The second stability practice, focusing on cluster optimization, includes:
-
We did a complete upgrade to the Hive and Hadoop clusters. This is mainly because some problems were fixed and some community patches were merged in the earlier version, which were fixed in the later new version. Another reason is the feature and performance optimization of the new release. We upgraded Hive from 0.13 to 2.1 and Hadoop from 2.4 to 2.7;
-
HA deployment is optimized for Hive. We split HiveServer and MetaStoreServer apart and deployed multiple nodes separately, so as to avoid the interaction between the combined service deployment and operation in one service.
-
Before, the execution engine was basically On MapReduce. We are also implementing Hive On Spark migration, gradually switching online tasks from Hive On MR to Hive On Spark.
-
Pull an internal branch to do bugfix or merge community patch features for some problems encountered at ordinary times;
The last part of the practice in terms of platform stability is to improve permissions, security, preventing unauthorized access to clusters, data, attacks, etc. There are two main parts to improve permissions: API access and cluster.
Figure 14
-
API Server: as mentioned above, we have OneDataAPI, which provides a unified API for various business systems to access data. In this aspect, an additional unified authentication CA service is implemented. The business system must access the CA to obtain the token and then access the OneDataAPI. OneDataAPI is legally allowed to access data only after being verified by the CA, so as to prevent the business system from accessing all data indicators at will.
-
Cluster: At present, it is mainly based on Apache Ranger to unify all kinds of clusters, including Kafka, Hbase, Hadoop, etc., for the authorization management and maintenance of clusters.
These are some practices and optimization of the stability of meitu’s data platform after it has been built and opened to various business lines.
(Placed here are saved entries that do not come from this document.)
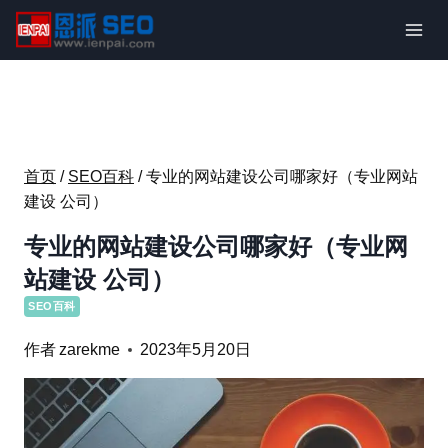
跳
到
内
容
首页
/
SEO百科
/
专业的网站建设公司哪家好（专业网站
建设 公司）
专业的网站建设公司哪家好（专业网
站建设 公司）
SEO百科
作者
zarekme
2023年5月20日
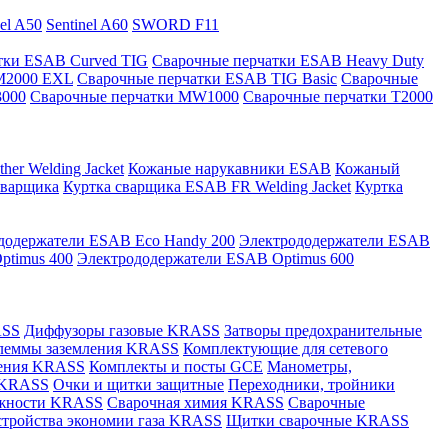
nel A50
Sentinel A60
SWORD F11
тки ESAB Curved TIG
Сварочные перчатки ESAB Heavy Duty
M2000 EXL
Сварочные перчатки ESAB TIG Basic
Сварочные
3000
Сварочные перчатки MW1000
Сварочные перчатки T2000
er Welding Jacket
Кожаные нарукавники ESAB
Кожаный
сварщика
Куртка сварщика ESAB FR Welding Jacket
Куртка
додержатели ESAB Eco Handy 200
Электрододержатели ESAB
ptimus 400
Электрододержатели ESAB Optimus 600
ASS
Диффузоры газовые KRASS
Затворы предохранительные
леммы заземления KRASS
Комплектующие для сетевого
ления KRASS
Комплекты и посты GCE
Манометры,
 KRASS
Очки и щитки защитные
Переходники, тройники
лежности KRASS
Сварочная химия KRASS
Сварочные
стройства экономии газа KRASS
Щитки сварочные KRASS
Then let’s make a simple summary of the data platform construction process.
-
First of all, before building the data platform, we must first understand the business, to see whether the overall volume of the business is relatively large, whether the business line is relatively wide, whether the demand is so much as to seriously affect our productivity. If the answer is yes, then we can consider building a data platform as soon as possible to improve the efficiency of data development and application more efficiently and quickly. If the business magnitude and demand are not large, it is not necessary to set up a set of big data or build a perfect data platform to quickly meet the business support priority.
-
In the process of platform construction, it is necessary to focus on data quality and stability of the platform, such as the integrity, timeliness and unique identification of equipment of data source collection, and to optimize and practice the stability of the platform, so as to provide a stable and reliable platform for business parties.
-
After improving the efficiency of analysis and decision and gradually expanding the scale, we need to do some optimization and thinking about the cost and resources.